A) Effect of DC conditioned media on CASMC migration. CASMCs were let to migrate in medium conditioned by mature DCs (mDCs) or by co-cultured DCs (ccDCs). Migration is expressed as percent increase over spontaneous migration of untreated CASMCs (control). Mean ±SE of 4 experiments, each in triplicate. *P<0.05 vs. control CASMCs, Student's t test. B) CASMC migration in response to medium conditioned by co-cultured DCs (ccDCs) in the absence or in the presence of neutralizing monoclonal antibodies against IL-6, (mAb-IL6, 1 µg/mL) TNFα (mAb-TNFα, 1 µg/mL), MCP-1 (mAb-MCP1, 2 µg/mL) or all antibodies together (mAb-cocktail). Migration is expressed as percent increase over untreated CASMCs (control). Mean ±SD of 3 experiments, each in triplicate. §P<0.001 vs. ccDCs, ANOVA. C) Effect of DC conditioned medium with or without FBS on CASMC migration. Migration is expressed as percent increase over spontaneous migration of untreated CASMCs (control). Mean ±SE (N = 16), each in triplicate. §P<0.001 vs unstimulated cells (control); #P<0.01 vs serum-free medium (-FBS) (ANOVA).

Figure 4. Adhesion of mDC to vascular smooth muscle cells.

A) Human mature calcein-labeled DC adhesion to CASMC pre-treated for 12-36 h with 50 ng/mL IFNγ or with 50 ng/mL TNFα. After washing, a suspension of calcein-labeled DCs was added and let to adhere for 45 m. Mean ±SE of 6 experiments, each in triplicate. Results are expressed as percentage of mDC adhesion over that on untreated CASMCs (control). *P<0.05, ANOVA. B, C) Electron microscopy of mDCs adherent to citokyne-treated CASMCs; SMC: smooth muscle cells. Bars = 4 µm (B), or 0.5 µm (C). D-G) Electron microscopy of rat carotid repair tissue (neointima) at 7 (D, E), 14 (F) and 21 d (G) upon crush and incision injury; panel H is an enlargement of the boxed part of panel G. Dendritic cells (D) are seen in contact with smooth muscle cells with secretory phenotype (asterisks).

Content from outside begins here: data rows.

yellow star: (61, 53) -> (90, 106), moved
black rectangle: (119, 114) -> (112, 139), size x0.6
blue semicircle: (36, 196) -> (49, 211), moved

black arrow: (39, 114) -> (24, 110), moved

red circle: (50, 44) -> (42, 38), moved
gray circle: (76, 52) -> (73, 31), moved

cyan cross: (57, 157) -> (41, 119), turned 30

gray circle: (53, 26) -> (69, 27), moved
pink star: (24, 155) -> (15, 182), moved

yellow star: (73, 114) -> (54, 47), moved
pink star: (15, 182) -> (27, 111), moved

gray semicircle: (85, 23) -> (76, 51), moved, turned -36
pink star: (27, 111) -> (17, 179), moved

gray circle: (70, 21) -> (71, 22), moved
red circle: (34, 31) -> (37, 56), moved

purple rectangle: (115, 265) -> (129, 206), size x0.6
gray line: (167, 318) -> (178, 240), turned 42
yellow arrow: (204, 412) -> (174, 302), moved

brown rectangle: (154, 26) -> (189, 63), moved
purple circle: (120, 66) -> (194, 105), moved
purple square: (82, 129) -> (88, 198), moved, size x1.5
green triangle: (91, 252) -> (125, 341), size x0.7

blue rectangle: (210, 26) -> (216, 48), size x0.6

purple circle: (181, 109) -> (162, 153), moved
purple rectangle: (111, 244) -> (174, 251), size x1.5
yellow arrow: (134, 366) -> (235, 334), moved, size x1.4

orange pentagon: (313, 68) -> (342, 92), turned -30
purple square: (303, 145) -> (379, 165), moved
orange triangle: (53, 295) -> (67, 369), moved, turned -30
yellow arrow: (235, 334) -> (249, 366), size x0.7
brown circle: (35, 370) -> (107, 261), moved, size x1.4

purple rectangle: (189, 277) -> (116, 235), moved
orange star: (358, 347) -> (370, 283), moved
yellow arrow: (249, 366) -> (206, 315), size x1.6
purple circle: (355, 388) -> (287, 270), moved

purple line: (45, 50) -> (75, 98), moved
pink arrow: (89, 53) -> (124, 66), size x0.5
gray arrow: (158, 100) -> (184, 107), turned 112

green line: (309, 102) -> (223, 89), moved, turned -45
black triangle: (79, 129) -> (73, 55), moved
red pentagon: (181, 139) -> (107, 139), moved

Bar  = 2 µm (D), 500 nm (E), or 1 µm (F, G).

Figure 5. Adhesion molecules and counter-receptors involved in cytokine-induced mDC adhesion to CASMCs.

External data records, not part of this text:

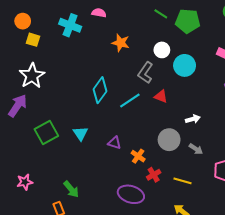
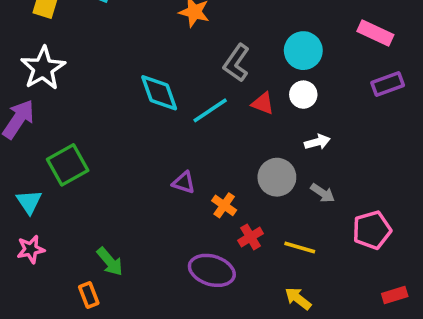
white circle: (162, 50) -> (303, 95), moved
cyan diamond: (100, 90) -> (159, 93), turned -55
cyan triangle: (80, 133) -> (29, 202), moved

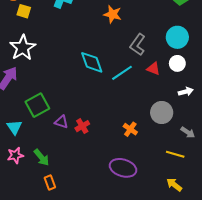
purple triangle: (184, 182) -> (61, 122), moved
gray arrow: (323, 193) -> (188, 132), moved
red cross: (251, 237) -> (82, 126), moved
green arrow: (110, 262) -> (42, 157), moved

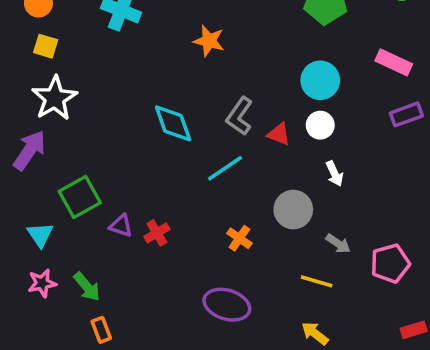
yellow square: (24, 11) -> (46, 46), moved
gray L-shape: (138, 45) -> (239, 116), moved
cyan line: (122, 73) -> (225, 168), moved
white arrow: (186, 92) -> (335, 174), turned 80

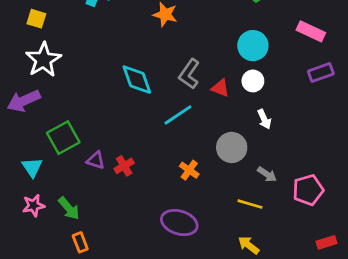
purple arrow: (29, 150) -> (24, 101), turned -148

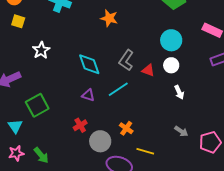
white star: (43, 60) -> (41, 50), moved, size x0.7
gray circle: (232, 147) -> (100, 141), moved
purple triangle: (96, 160) -> (88, 95), moved
yellow line: (250, 204) -> (145, 151), moved

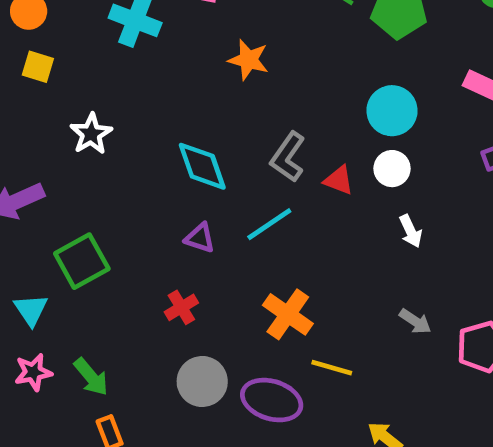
orange cross: (126, 128) -> (288, 314), size x1.5
gray circle: (100, 141) -> (202, 382), moved

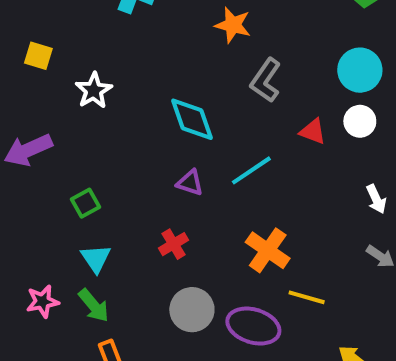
yellow square: (38, 67) -> (38, 56), moved
gray L-shape: (288, 157) -> (266, 80), moved
white arrow: (411, 231) -> (376, 199), moved
green square: (82, 261) -> (85, 203), size x0.6
cyan triangle: (31, 310) -> (96, 258), moved

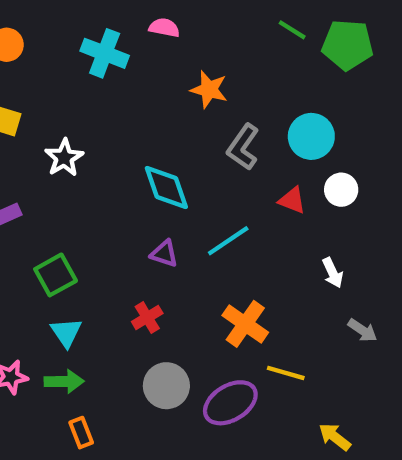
cyan circle: (360, 70) -> (311, 136), moved
white arrow: (376, 199) -> (333, 273), moved
green square: (85, 203) -> (56, 275), size x1.4
green arrow: (94, 306) -> (64, 381), turned -51
purple ellipse: (253, 326) -> (230, 403), turned -48

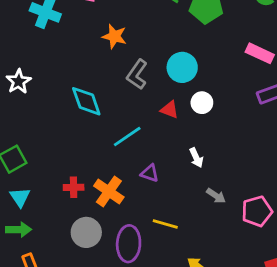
purple triangle: (164, 254) -> (150, 173), moved
red cross: (147, 318) -> (74, 187), turned 30
orange cross: (245, 324) -> (109, 192), moved
purple ellipse: (230, 403) -> (129, 244), turned -56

A) real time RT-PCR of ICAM-1 or VCAM-1 mRNA expression by CASMCs stimulated with TNFα or INFγ (50 ng/mL each cytokine) for 24 h. Data are expressed as fold increase over unstimulated CASMCs. Mean ±SE of 3 experiments. *P<0.05, ***P<0.001 vs. untreated CASMCs, Student's t test. B–D) Effect of neutralizing antibodies on mDC adhesion to CASMCs. CASMCs were untreated (0) or pre-treated with: B) anti-CD11c (0.5 µg/well), C) anti-CD18 (0.5 µg/well), or D) anti-DC-SIGN (0.5 µg/well) neutralizing antibodies. They were pretreated with IFNγ or TNFα for 24 h and then washed before the assay. NI-IgG: non immune IgG. Mean ±SE of 5-7 experiments, each in triplicate. *P<0.05 vs. respective control, Student's t test.

Figure 6. Effects of atorvastatin and rosiglitazone on mDC adhesion to cytokine-stimulated CASMCs.

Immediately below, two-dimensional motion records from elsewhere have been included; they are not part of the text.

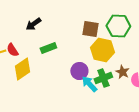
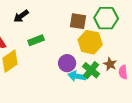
green cross: (103, 78) -> (91, 70), turned -30
cyan arrow: (89, 84) -> (77, 76), turned -36

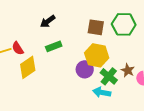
black arrow: (21, 16) -> (48, 21), moved
yellow hexagon: (90, 42) -> (97, 55), moved
cyan arrow: (77, 76) -> (102, 92), moved

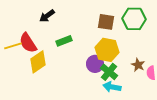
black arrow: (48, 21) -> (47, 16), moved
red semicircle: (18, 48) -> (28, 43), size x1.5
green cross: (109, 76) -> (109, 72), moved

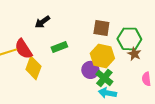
green hexagon: (134, 19) -> (129, 39), moved
yellow diamond: (38, 62) -> (33, 68), turned -35
brown star: (138, 65) -> (134, 54), moved

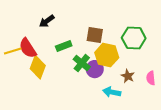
brown square: (101, 28) -> (95, 35), moved
brown star: (134, 54) -> (128, 76), moved
green cross: (104, 78) -> (82, 63), moved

CASMCs were pre-treated with (A) atorvastatin (0.01–1 µmol/L) or (B) rosiglitazone (1–20 µmol/L) before stimulation with 50 ng/mL TNFα or IFNγ for 24 h followed by assay of DC adhesion as indicated for Figure 4. Mevalonate (300 µM), added to the maximal atorvastatin concentration, reverted statin effect (A). Adhesion is reported as percent of that induced by TNFα or IFNγ (control). Mean ±SE of 6–8 experiments, each in triplicate. *P<0.05 vs. control, ANOVA. (C) Representative experiment of DC to CASMC adhesion. Calcein-labelled mDC were incubated for 45 min with control CASMCs (0) or with CASMCs stimulated with TNFα or IFNγ (50 ng/mL either cytokine) and pre-treated, or not pre-treated, with 1 µmol/L atorvastatin (atorv) or 20 µmol/L rosiglitazone (rosigl). Mevalonate (300 µmol/L) was used to confirm atorvastatin selectivity.